SPORTS CARS

A sports car (sportscar) is a small, usually two seater, two door automobile designed for spirited performance and nimble handling.[2][3]According to the Merriam-Webster dictionary, the first known use of the term was in 1928.[2]

Sports cars may be spartan or luxurious, but high maneuverability and minimum weight are requisite.[4] They may be equipped for racing, “especially an aerodynamically shaped one-passenger or two-passenger vehicle having a low center of gravity and steering and suspension designed for precise control at high speeds

The definition of a sports car is not precise, but from the earliest first automobiles “people have found ways to make them go faster, round corners better, and look more beautiful” than the ordinary models inspiring an “emotional relationship” with a car that is fun to drive and use for the sake of driving.[6] The basis for the sports car is traced to the early 20th century touring cars and roadsters. These raced in early rallys, such as the Herkomer Cup, Prinz Heinrich Fahrt, and Monte Carlo.[7]

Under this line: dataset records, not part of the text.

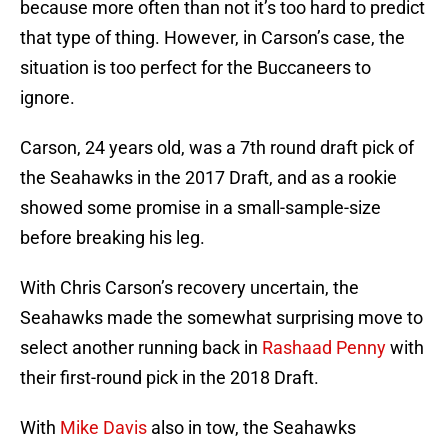
because more often than not it’s too hard to predict
that type of thing. However, in Carson’s case, the
situation is too perfect for the Buccaneers to
ignore.
Carson, 24 years old, was a 7th round draft pick of
the Seahawks in the 2017 Draft, and as a rookie
showed some promise in a small-sample-size
before breaking his leg.
With Chris Carson’s recovery uncertain, the
Seahawks made the somewhat surprising move to
select another running back in
Rashaad Penny
with
their first-round pick in the 2018 Draft.
With
Mike Davis
also in tow, the Seahawks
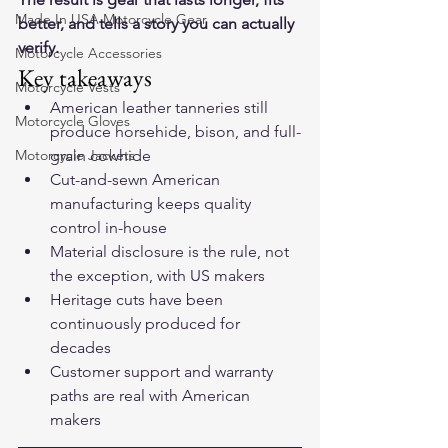
Made In USA Motorcycle Gear
better, and tells a story you can actually 
verify.
Motorcycle Accessories
Key takeaways
Motorcycle Vests
American leather tanneries still 
Motorcycle Gloves
produce horsehide, bison, and full-
Motorcycle Jackets
grain cowhide
Cut-and-sewn American 
manufacturing keeps quality 
control in-house
Material disclosure is the rule, not 
the exception, with US makers
Heritage cuts have been 
continuously produced for 
decades
Customer support and warranty 
paths are real with American 
makers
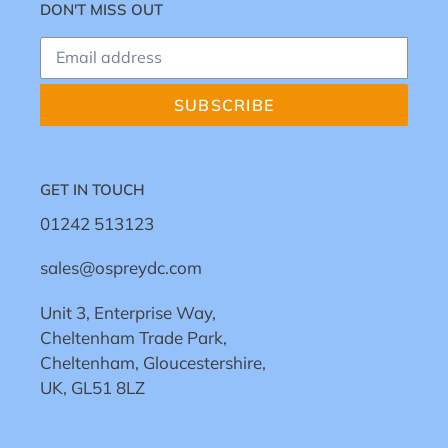
DON'T MISS OUT
SUBSCRIBE
GET IN TOUCH
01242 513123
sales@ospreydc.com
Unit 3, Enterprise Way,
Cheltenham Trade Park,
Cheltenham, Gloucestershire,
UK, GL51 8LZ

Though the term sports car would not be coined until after World War One,[2] the first sports cars are considered to be the 3 litre 1910Prince Henry (Prinz Heinrich) Vauxhall 20 hp (tax rating) and the 27/80PS Austro-Daimler designed by Ferdinand Porsche.[7]

These would shortly be joined by the French DFP (which became sporters after tuning by H.M. and W. O. Bentley) and the Rolls-Royce Silver Ghost. In the U.S., where the type was variously called roadster, speedster, runabout, or raceabout, there was Apperson, Kissel, Marion, Midland, National, Overland, Stoddard-Dayton, and Thomas among small models, while Chadwick, Mercer, Stutz, and Simplexwere among large models.[7]